## Exercise description:
All of the entries are to be printed exactly as they appear.

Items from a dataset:

* * *

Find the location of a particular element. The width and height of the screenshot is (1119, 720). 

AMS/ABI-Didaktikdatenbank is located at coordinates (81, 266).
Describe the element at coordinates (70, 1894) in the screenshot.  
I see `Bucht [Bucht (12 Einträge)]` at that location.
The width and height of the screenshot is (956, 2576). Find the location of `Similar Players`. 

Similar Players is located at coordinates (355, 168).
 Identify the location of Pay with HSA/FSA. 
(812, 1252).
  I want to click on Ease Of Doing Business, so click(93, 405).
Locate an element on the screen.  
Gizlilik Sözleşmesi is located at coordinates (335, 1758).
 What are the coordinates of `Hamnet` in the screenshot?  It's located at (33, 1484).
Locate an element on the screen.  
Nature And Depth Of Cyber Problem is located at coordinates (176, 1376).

* * *

## Answer box:
Find the location of a particular element. The width and height of the screenshot is (1119, 720). 

AMS/ABI-Didaktikdatenbank is located at coordinates (81, 266).
Describe the element at coordinates (70, 1894) in the screenshot.  
I see `Bucht [Bucht (12 Einträge)]` at that location.
The width and height of the screenshot is (956, 2576). Find the location of `Similar Players`. 

Similar Players is located at coordinates (355, 168).
 Identify the location of Pay with HSA/FSA. 
(812, 1252).
  I want to click on Ease Of Doing Business, so click(93, 405).
Locate an element on the screen.  
Gizlilik Sözleşmesi is located at coordinates (335, 1758).
 What are the coordinates of `Hamnet` in the screenshot?  It's located at (33, 1484).
Locate an element on the screen.  
Nature And Depth Of Cyber Problem is located at coordinates (176, 1376).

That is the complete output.